MANILA - The Philippine Institute of Volcanology and Seismology (Phivolcs) on Friday warned people against visiting Taal Volcano Island after a man “vlogged” about his experience.
The resident could be seen wearing only flip-flops and walking around the volcano island as he pointed to steam-emitting fissures and eruption pits stained with sulfur.
“He was wearing slippers when the ground is very hot,” Phivolcs Volcano Monitoring and Eruption Prediction Division head Mariton Bornas pointed out.
She said the man did not reach the main crater and was instead on the mountain trail called Daang Kastila.

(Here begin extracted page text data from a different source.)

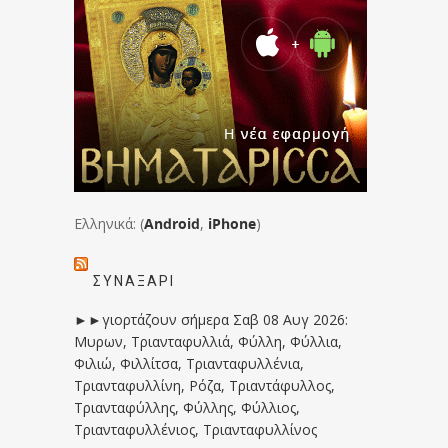
Ελληνικά: (
Android
,
iPhone
)
ΣΥΝΑΞΆΡΙ
►►γιορτάζουν σήμερα Σαβ 08 Αυγ 2026:
Μυρων, Τριανταφυλλιά, Φύλλη, Φύλλια,
Φιλιώ, Φιλλίτσα, Τριανταφυλλένια,
Τριανταφυλλίνη, Ρόζα, Τριαντάφυλλος,
Τριανταφύλλης, Φύλλης, Φύλλιος,
Τριανταφυλλένιος, Τριανταφυλλίνος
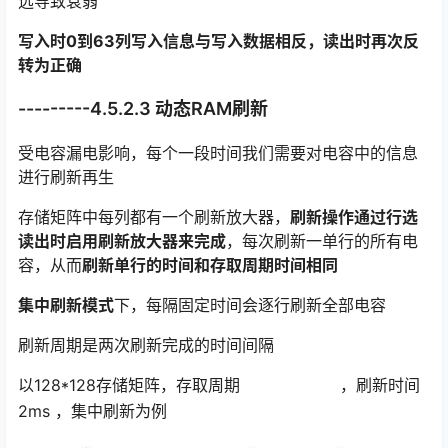
远导致衰弱
写入时0到63列写入信息与写入数据相反，读出时再次反
转为正确
---------4.5.2.3 动态RAM刷新
受电容漏电影响，每个一段时间我们需要对电容中的信息
进行刷新再生
存储矩阵中每列都有一个刷新放大器，
刷新操作通过行选
读出时启用刷新放大器来完成
，每次刷新一单行的所有电
容，从而
刷新单行的时间和存取周期时间相同
集中刷新模式
下，每隔固定时间会逐行刷新全部电容
刷新周期是两次刷新完成的时间间隔
以128*128存储矩阵，存取周期
，刷新时间
2ms ，集中刷新为例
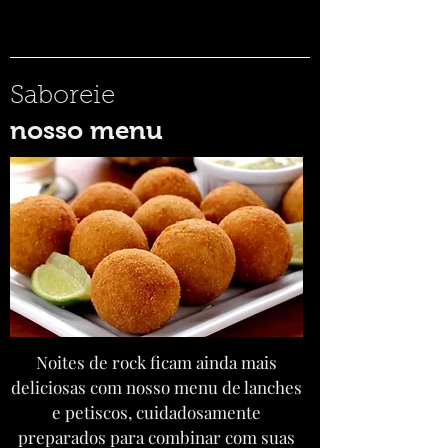
Saboreie
nosso menu
Noites de rock ficam ainda mais
deliciosas com nosso menu de lanches
e petiscos, cuidadosamente
preparados para combinar com suas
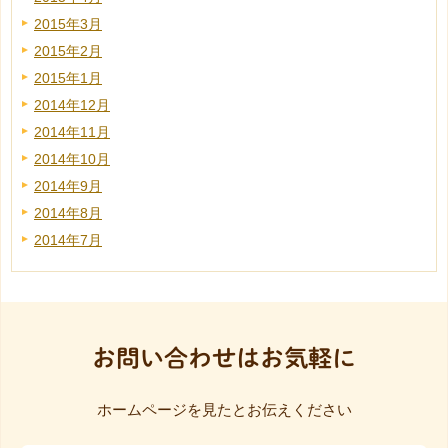
2015年3月
2015年2月
2015年1月
2014年12月
2014年11月
2014年10月
2014年9月
2014年8月
2014年7月
お問い合わせはお気軽に
ホームページを見たとお伝えください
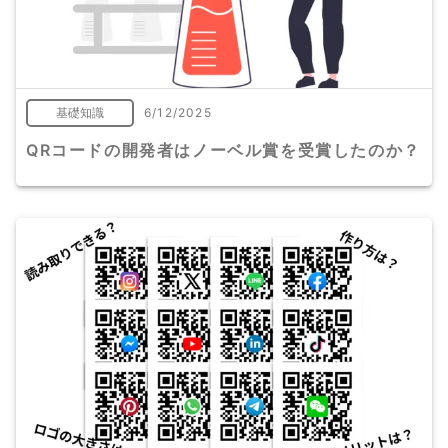
基礎知識
6/12/2025
QRコードの開発者はノーベル賞を受賞したのか？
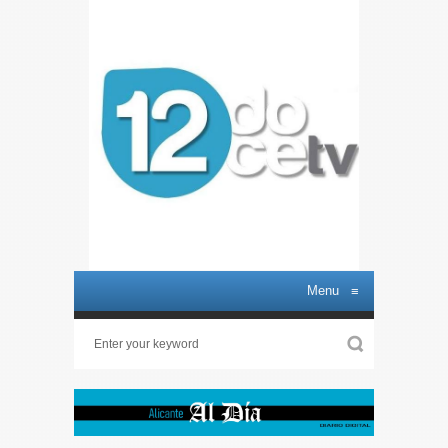
Menu
≡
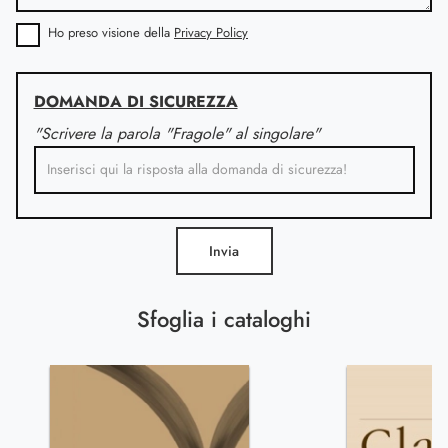
Ho preso visione della
Privacy Policy
DOMANDA DI SICUREZZA
"Scrivere la parola "Fragole" al singolare"
Invia
Sfoglia i cataloghi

Asked what the dangers were if others did something similar, Bornas said an explosion can happen.
“The large fissure that he saw, there’s an explosion pit there and there can be an eruption anytime,” she said.
“There are also high levels of sulfur near it. It is very dangerous if we inhale (sulfur dioxide) in high concentrations. That’s toxic gas,” she added.
The presence of sulfur dioxide is meant to signal that magma is nearing the surface. According to the US Geological Survey, exposure to volcanic gases like sulfur dioxide can damage the respiratory system and, in extreme cases, lead to death.
Bornas said the man could have died if the volcano suddenly erupted, especially since it is not something you can outrun.
“There is also a possibility of carbon dioxide being emitted. Carbon dioxide does not have any smell or color and it can cause asphyxiation."
While Taal Volcano’s ash plumes seem to have weakened, Phivolcs has continued to monitor earthquakes, which are linked to movement of magma. On Friday morning, increased steaming was also observed.
Bornas said that while the possibility has gone down, there is still significant probability that Taal Volcano will have a devastating explosive eruption. An eruption similar to that in 1754 or 1911 would result in volcanic tsunamis and deadly base surges or blasts of hot gas, ash and volcanic debris.